*** Opening Exercise material ***

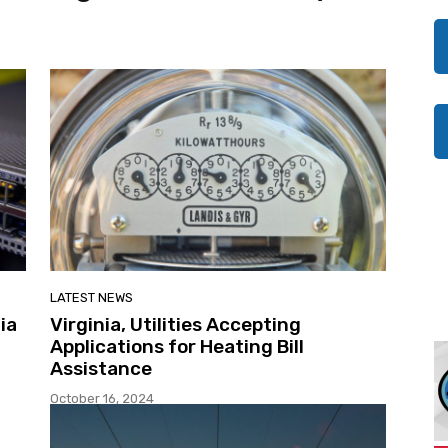
LATEST NEWS
ia
Virginia, Utilities Accepting
Applications for Heating Bill
Assistance
October 16, 2024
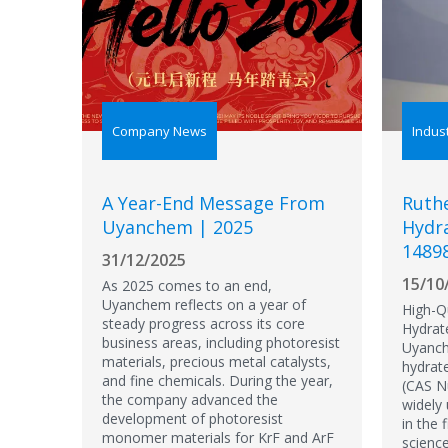
Company News
Indus
A Year-End Message From
Ruthe
Uyanchem | 2025
Hydra
1489
31/12/2025
15/10
As 2025 comes to an end,
Uyanchem reflects on a year of
High-Qu
steady progress across its core
Hydrat
business areas, including photoresist
Uyanch
materials, precious metal catalysts,
hydrat
and fine chemicals. During the year,
(CAS N
the company advanced the
widely
development of photoresist
in the 
monomer materials for KrF and ArF
science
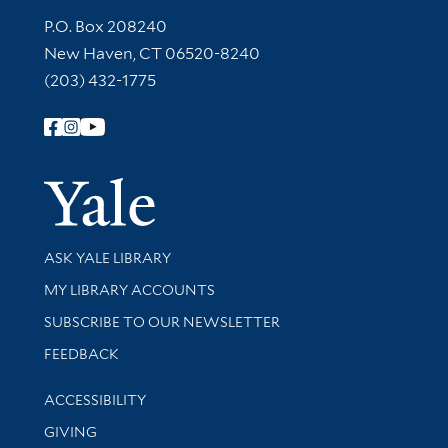
Contact Information
P.O. Box 208240
New Haven, CT 06520-8240
(203) 432-1775
Follow Yale Library
Yale Univer
Library Services
ASK YALE LIBRARY
Get research help and support
MY LIBRARY ACCOUNTS
SUBSCRIBE TO OUR NEWSLETTER
Stay updated with library news and events
FEEDBACK
Library Information
ACCESSIBILITY
GIVING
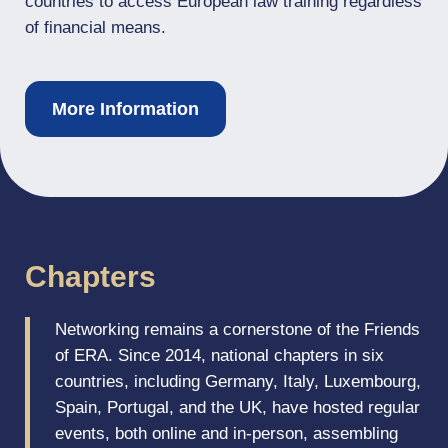
countries to access European law training regardless
of financial means.
More Information
Chapters
Networking remains a cornerstone of the Friends
of ERA. Since 2014, national chapters in six
countries, including Germany, Italy, Luxembourg,
Spain, Portugal, and the UK, have hosted regular
events, both online and in-person, assembling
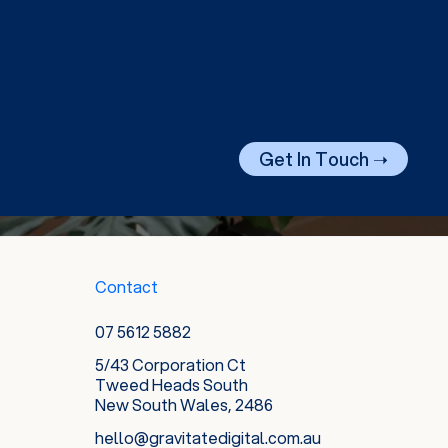
Get In Touch ➝
Contact
07 5612 5882
5/43 Corporation Ct
Tweed Heads South
New South Wales, 2486
hello@gravitatedigital.com.au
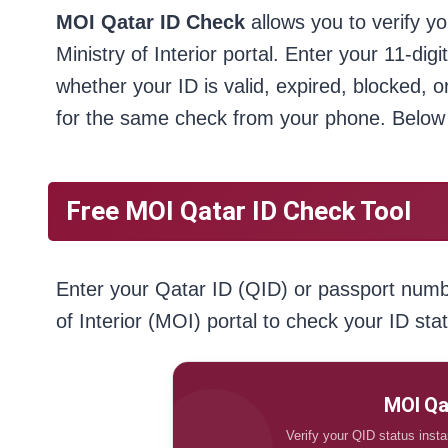
MOI Qatar ID Check
allows you to verify yo
Ministry of Interior portal. Enter your 11-di
whether your ID is valid, expired, blocked,
for the same check from your phone. Below 
Free MOI Qatar ID Check Tool
Enter your Qatar ID (QID) or passport number
of Interior (MOI) portal to check your ID sta
MOI Qa
Verify your QID status instant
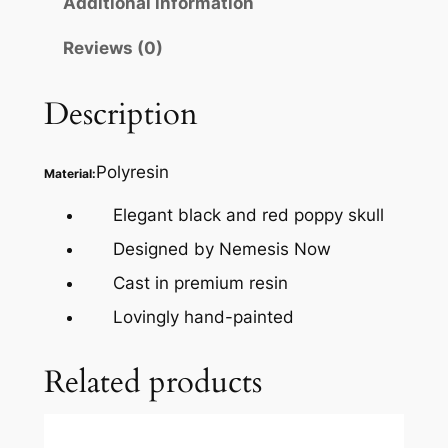
Additional information
Reviews (0)
Description
Polyresin
Material:
Elegant black and red poppy skull
Designed by Nemesis Now
Cast in premium resin
Lovingly hand-painted
Related products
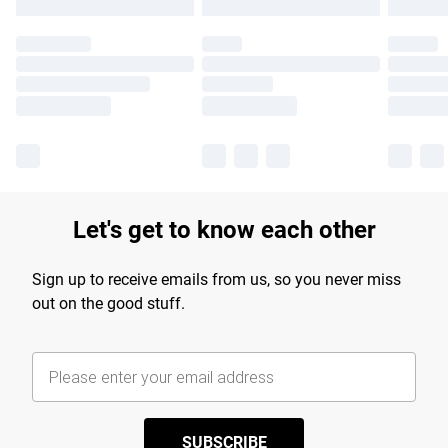
Let's get to know each other
Sign up to receive emails from us, so you never miss
out on the good stuff.
SUBSCRIBE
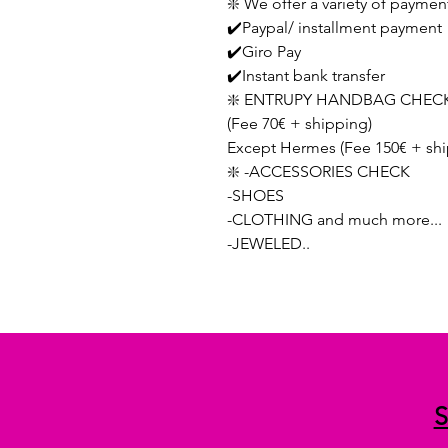
❇️ We offer a variety of paymen
✔️Paypal/ installment payment
✔️Giro Pay
✔️Instant bank transfer
❇️ ENTRUPY HANDBAG CHECK
(Fee 70€ + shipping)
Except Hermes (Fee 150€ + shi
❇️ -ACCESSORIES CHECK
-SHOES
-CLOTHING and much more...
-JEWELED..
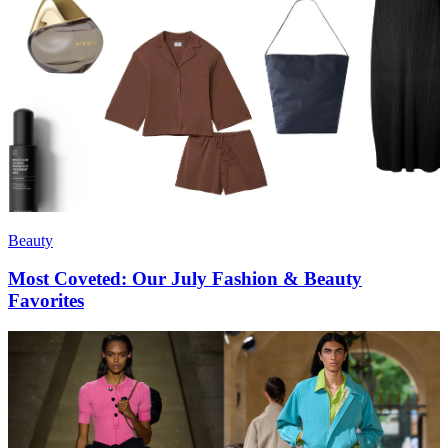
Beauty
Most Coveted: Our July Fashion & Beauty
Favorites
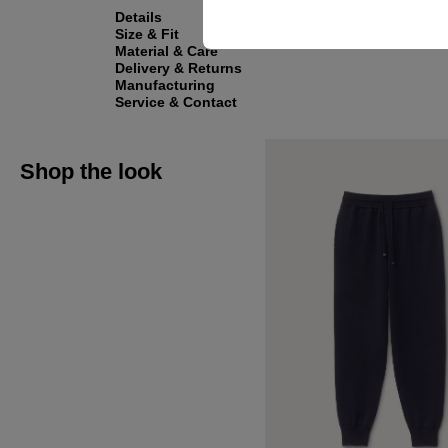
Details
Size & Fit
Material & Care
Delivery & Returns
Manufacturing
Service & Contact
Shop the look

*** Closing Exercise material ***

» Task directions: Return every record exactly, minus the pictures.

» Answer to the exercise:
LATEST NEWS
ia
Virginia, Utilities Accepting
Applications for Heating Bill
Assistance
October 16, 2024
Company News
Indus
A Year-End Message From
Ruthe
Uyanchem | 2025
Hydra
1489
31/12/2025
15/10
As 2025 comes to an end,
Uyanchem reflects on a year of
High-Qu
steady progress across its core
Hydrat
business areas, including photoresist
Uyanch
materials, precious metal catalysts,
hydrat
and fine chemicals. During the year,
(CAS N
the company advanced the
widely
development of photoresist
in the 
monomer materials for KrF and ArF
science
Contact Information
P.O. Box 208240
New Haven, CT 06520-8240
(203) 432-1775
Follow Yale Library
Yale Univer
Library Services
ASK YALE LIBRARY
Get research help and support
MY LIBRARY ACCOUNTS
SUBSCRIBE TO OUR NEWSLETTER
Stay updated with library news and events
FEEDBACK
Library Information
ACCESSIBILITY
GIVING
countries to access European law training regardless
of financial means.
More Information
Chapters
Networking remains a cornerstone of the Friends
of ERA. Since 2014, national chapters in six
countries, including Germany, Italy, Luxembourg,
Spain, Portugal, and the UK, have hosted regular
events, both online and in-person, assembling
Get In Touch ➝
Contact
07 5612 5882
5/43 Corporation Ct
Tweed Heads South
New South Wales, 2486
hello@gravitatedigital.com.au
MOI Qatar ID Check
allows you to verify yo
Ministry of Interior portal. Enter your 11-di
whether your ID is valid, expired, blocked,
for the same check from your phone. Below 
Free MOI Qatar ID Check Tool
Enter your Qatar ID (QID) or passport number
of Interior (MOI) portal to check your ID sta
MOI Qa
Verify your QID status instant
Additional information
Reviews (0)
Description
Polyresin
Material:
Elegant black and red poppy skull
Designed by Nemesis Now
Cast in premium resin
Lovingly hand-painted
Related products
Let's get to know each other
Sign up to receive emails from us, so you never miss
out on the good stuff.
SUBSCRIBE
❇️ We offer a variety of paymen
✔️Paypal/ installment payment
✔️Giro Pay
✔️Instant bank transfer
❇️ ENTRUPY HANDBAG CHECK
(Fee 70€ + shipping)
Except Hermes (Fee 150€ + shi
❇️ -ACCESSORIES CHECK
-SHOES
-CLOTHING and much more...
-JEWELED..
Beauty
Most Coveted: Our July Fashion & Beauty
Favorites
Details
Size & Fit
Material & Care
Delivery & Returns
Manufacturing
Service & Contact
Shop the look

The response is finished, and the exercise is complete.